While we certainly see a wide range of weight loss goals in our practice, you may find that the final few pounds you would like to lose are indeed the most stubborn. “If I could just drop 5 pounds” is a common statement we hear in our nutrition counselling practice. Here are some things to consider if you have been struggling with the dilemma of what else you can do:
The closer you get to your body’s natural set point or weight that it prefers to be, the harder it is to budge the scale. If you have a poor lifestyle habits and have significant weight to lose you will often lose weight at a faster rate than if you have been at it a long time and are trying to lose the last few pounds.
2. Is changing my nutrition the best way to lose the final 5 pounds?
It may or may not be depending on your current eating habits. Working with a registered dietitian for one-on-one nutrition counselling is one of the best ways to have custom feedback on if there are some additional changes that you could make to your diet or to assure you that you are on the right track. The best self assessment tool you can find to get started yourself is to keep a food journal for a week and write down everything you are eating and take a good hard look at it. Are there places that you could make changes or is your nutrition intake at a place that is healthy and removing or cutting back on anything else would lead to feelings of deprivation and be unsustainable for the long term?
3. If my nutrition needs some work, what are the best strategies to focus on?
There are broadly two things to consider:
#1 Could I make changes to the TYPE of foods that I eat?
Take a good look at your pantry, fridge and plates of food. If I were to visit your kitchen, eat lunch with you at work, sit down at your table at supper and eat snacks with you what would I say? What would you be proud of and what might you change? Since we often eat whatever is convenient start by managing your environment (what you stash in your cupboards, cars and at work). A good place to start is thinking about having a supper plate with half a plate veggies, one-quarter plate grains/starches and one-quarter plate protein.
Remember you don’t need to be perfect but really take a hard look and consider what you could change with a bit better planning and focus. Also consider what I call non-negotiables or foods chosen for fun such as sweets, savory foods – which ones are really worth it?
#2 Could I make changes to the AMOUNT of food that I eat?
If you are generally a healthy eater and make good choices chances are you could benefit from shifting your portion sizes. Think about switching to smaller plates and bowls and taller slimmer glasses for calorie containing beverages.
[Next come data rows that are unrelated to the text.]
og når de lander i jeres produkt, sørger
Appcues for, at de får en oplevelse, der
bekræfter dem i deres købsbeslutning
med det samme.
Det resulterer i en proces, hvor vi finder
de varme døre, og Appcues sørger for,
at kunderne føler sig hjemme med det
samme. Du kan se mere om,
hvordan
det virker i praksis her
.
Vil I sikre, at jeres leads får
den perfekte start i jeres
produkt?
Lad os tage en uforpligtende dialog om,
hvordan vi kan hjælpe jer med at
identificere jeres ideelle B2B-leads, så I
When I eat ice cream as much as I would like to have a large soup bowl it will always result in scooping out a bigger portion than I really need. It is best to choose a smaller dessert bowl since the same amount of ice cream looks bigger in a smaller bowl and will “fill up our eyes.” Purchase hard to manage foods in the smallest size packages possible and just at the time of purchase. For example waiting to purchase a small individual bag of chips from the convenience store when you have a strong craving is far better than leaving a 2-pack of family size bags of chips home in your pantry. Research shows when we have more we eat more.
4. Why is having realistic expectations so important?
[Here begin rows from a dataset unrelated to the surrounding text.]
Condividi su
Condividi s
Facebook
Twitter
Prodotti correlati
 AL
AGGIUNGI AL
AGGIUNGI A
It is important to set ourselves up for success by recognizing our limitations and what good progress really looks like. Research shows even being able to maintain our weight as we age is very good success. I would also like you to consider if you are currently healthy and have good nutrition and exercise habits, what in your life would really change if you lost 5 pounds? Chances are nothing will change and you may want to give yourself a pat on the back for the health and strength of your body right now as is. Consider replacing your “never enough” mindset with “good enough.”
I am also reminded of a research study from a few years ago in which 60 obese women were assessed for their goals, expectations and outcomes regarding their weight loss journey over 48 weeks.
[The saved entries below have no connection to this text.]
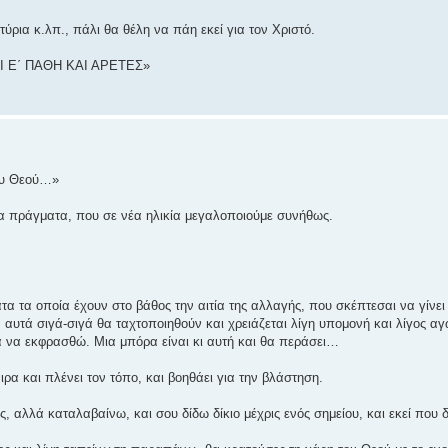
τύρια κ.λπ., πάλι θα θέλη να πάη εκεί για τον Χριστό.
ΟΙ Ε΄ ΠΑΘΗ ΚΑΙ ΑΡΕΤΕΣ»
του Θεού…»
α πράγματα, που σε νέα ηλικία μεγαλοποιούμε συνήθως.
α τα οποία έχουν στο βάθος την αιτία της αλλαγής, που σκέπτεσαι να γίνει 
 αυτά σιγά-σιγά θα ταχτοποιηθούν και χρειάζεται λίγη υπομονή και λίγος α
 να εκφρασθώ. Μια μπόρα είναι κι αυτή και θα περάσει…
ρα και πλένει τον τόπο, και βοηθάει για την βλάστηση.
αλλά καταλαβαίνω, και σου δίδω δίκιο μέχρις ενός σημείου, και εκεί που δ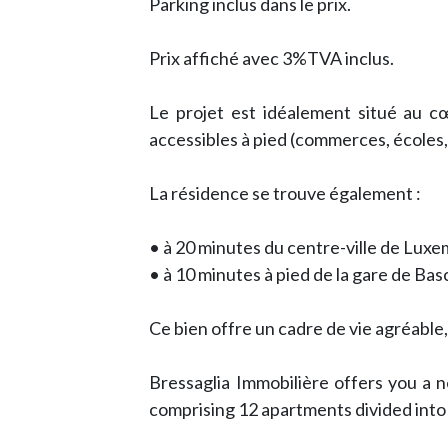
Parking inclus dans le prix.
Prix affiché avec 3%TVA inclus.
Le projet est idéalement situé au 
accessibles à pied (commerces, écoles,
La résidence se trouve également :
• à 20 minutes du centre-ville de Lux
• à 10 minutes à pied de la gare de Ba
Ce bien offre un cadre de vie agréable,
Bressaglia Immobilière offers you a n
comprising 12 apartments divided into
Before starting they defined their goal weight, their ‘dream weight,’ ‘happy weight,’ ‘acceptable weight’ and ‘disappointed weight’. Their goal weights required an average loss of 32% of body weight! A 37 pounds weight loss was generally defined as ‘disappointed’; a 55 pound weight loss was merely seen as ‘acceptable’.
The results of the program showed that the participants lost an average of approximately 35 pounds. Ironically despite amazing progress almost half (47%) of the patients did not feel that they had achieved even a ‘disappointed weight’.
Polivy J. The false hope syndrome: unrealistic expectations of self-change. International Journal of Obesity (2001) 25, Suppl 1, S80–S84 ß 2001. http://www.nature.com/ijo/journal/v25/n1s/pdf/0801705a.pdf
Foster GD, Wadden TA, Vogt RA, Brewer G. What is a reasonable weight loss? Patients’ expectations and evaluations of obesity treatment outcomes. J Consult Clin Psychol 1997; 65: 79 – 85.